The last option is Curlopt_useragent, which allows you to customize the client name of the request, such as Webspilder or IE6.0. The sample code is as follows:
Create a new Curl resource
$ch = Curl_init ();
Set URL and other appropriate options
curl_setopt ($ch, Curlopt_url, "http://www.useragent.org/");
curl_setopt ($ch, curlopt_useragent, ' My custom Web spider/0.1′ ');
curl_setopt ($ch, curlopt_followlocation, true);
Grab URL, and print
Curl_exec ($ch);
?>
(View Live Demo)
Now that we've covered one of the most interesting parameters, let's introduce a curl_getinfo () function to see what it can do for us.
Get information about a page:
The function Curl_getinfo () allows us to get various information on the receiving page, you can edit this information by setting the second parameter of the option, you can also pass in the form of an array. Just like the following example:
Create a new Curl resource
$ch = Curl_init ();
Set URL and other appropriate options
curl_setopt ($ch, Curlopt_url, "http://www.google.com");
curl_setopt ($ch, curlopt_followlocation, true);
curl_setopt ($ch, Curlopt_returntransfer, true);
curl_setopt ($ch, Curlopt_filetime, true);
Grab URL
$output = curl_exec ($ch);
Print Info
Echo '
’;
Print_r (Curl_getinfo ($ch));
Echo '
’;
?>
(View Live Demo)
Most of the information returned is the request itself, like this: The time spent on this request, the header file information returned, and of course some page information, such as the size of the page content, the last modified time.

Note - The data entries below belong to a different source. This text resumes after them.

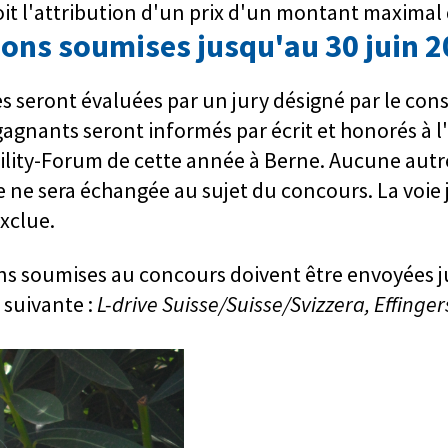
it l'attribution d'un prix d'un montant maximal 
ons soumises jusqu'au 30 juin 
 seront évaluées par un jury désigné par le conse
gagnants seront informés par écrit et honorés à
ility-Forum de cette année à Berne. Aucune autr
ne sera échangée au sujet du concours. La voie j
xclue.
ns soumises au concours doivent être envoyées j
 suivante :
L-drive Suisse/Suisse/Svizzera, Effingers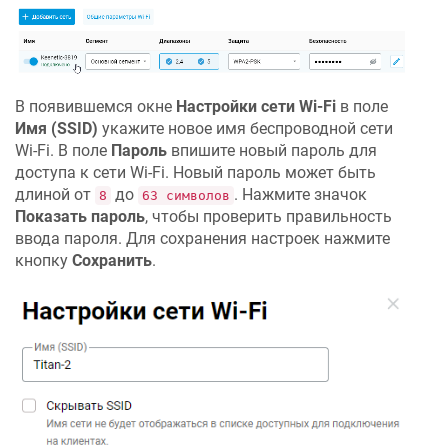
В появившемся окне
Настройки сети Wi-Fi
в поле
Имя (SSID)
укажите новое имя беспроводной сети
Wi-Fi. В поле
Пароль
впишите новый пароль для
доступа к сети Wi-Fi. Новый пароль может быть
длиной от
до
. Нажмите значок
8
63 символов
Показать пароль
, чтобы проверить правильность
ввода пароля. Для сохранения настроек нажмите
кнопку
Сохранить
.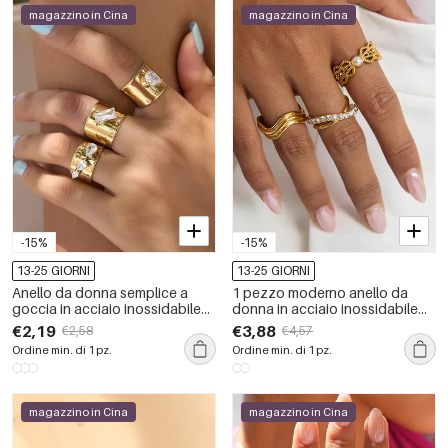
magazzino in Cina
magazzino in Cina
-15%
-15%
13-25 GIORNI
13-25 GIORNI
Anello da donna semplice a
1 pezzo moderno anello da
goccia in acciaio inossidabile
donna in acciaio inossidabile
color oro impermeabile con
scavato, impermeabile, color
€2,19
€3,88
€2,58
€4,57
zirconi.
oro, con pietre preziose
Ordine min. di 1 pz.
Ordine min. di 1 pz.
magazzino in Cina
magazzino in Cina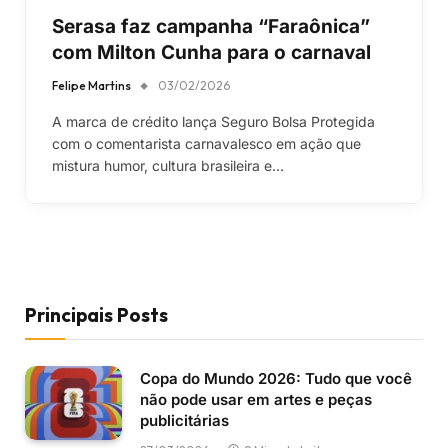
Serasa faz campanha “Faraônica”
com Milton Cunha para o carnaval
Felipe Martins
03/02/2026
A marca de crédito lança Seguro Bolsa Protegida
com o comentarista carnavalesco em ação que
mistura humor, cultura brasileira e…
Principais Posts
Copa do Mundo 2026: Tudo que você
não pode usar em artes e peças
publicitárias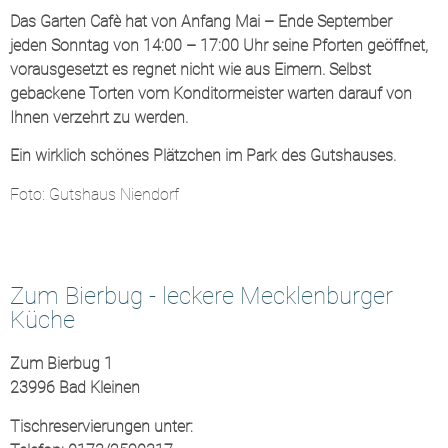
Das Garten Cafè hat von Anfang Mai – Ende September
jeden Sonntag von 14:00 – 17:00 Uhr seine Pforten geöffnet,
vorausgesetzt es regnet nicht wie aus Eimern. Selbst
gebackene Torten vom Konditormeister warten darauf von
Ihnen verzehrt zu werden.
Ein wirklich schönes Plätzchen im Park des Gutshauses.
Foto: Gutshaus Niendorf
Zum Bierbug - leckere Mecklenburger
Küche
Zum Bierbug 1
23996 Bad Kleinen
Tischreservierungen unter: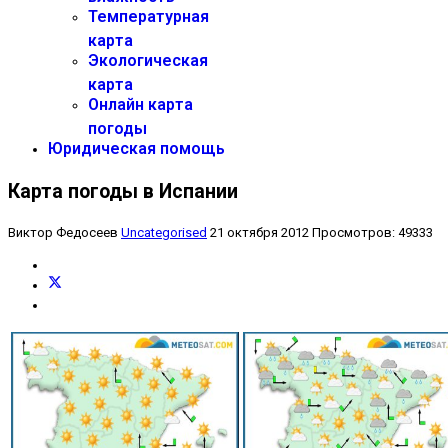
Температурная
карта
Экологическая
карта
Онлайн карта
погоды
Юридическая помощь
Карта погоды в Испании
Виктор Федосеев
Uncategorised
21 октября 2012
Просмотров: 49333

Those are all about the Curl_getinfo () function, now let's look at its actual use.
Actual use:
The first use of the Curl library is to see if a URL page exists, and we can tell by looking at the code returned by this URL, for example, 404 means that the page does not exist, and let's look at some examples:
Create a new Curl resource
$ch = Curl_init ();
Set URL and other appropriate options
curl_setopt ($ch, Curlopt_url, "http://www.google.com/does/not/exist");
curl_setopt ($ch, Curlopt_returntransfer, true);
Grab URL
$output = curl_exec ($ch);
Get Response Code
$response _code = Curl_getinfo ($ch, Curlinfo_http_code);
Not found?
if ($response _code = = ' 404′) {
Echo ' Page doesn\ ' t exist ';
} else {
Echo $output;
}
?>
(View Live Demo)
Other users may be creating an automatic checker to verify that each requested page exists.
We can use the Curl Library to write web spiders like Google (Web spider), or other web spiders. This article is not about how to write a Web spider, so we did not say anything about web spider details, but later in Phpit will introduce the use of curl to construct a web spider.
Conclusion:
In this post I have shown how to use the Curl Library in PHP and most of its options.
For the most basic task, just want to get a webpage, you may not need curl library, but once you want to do anything slightly advanced, you may want to use the Curl Library.
In the near future, I will tell you exactly how to build your own web spider, like Google's web spider, please look forward to phpit.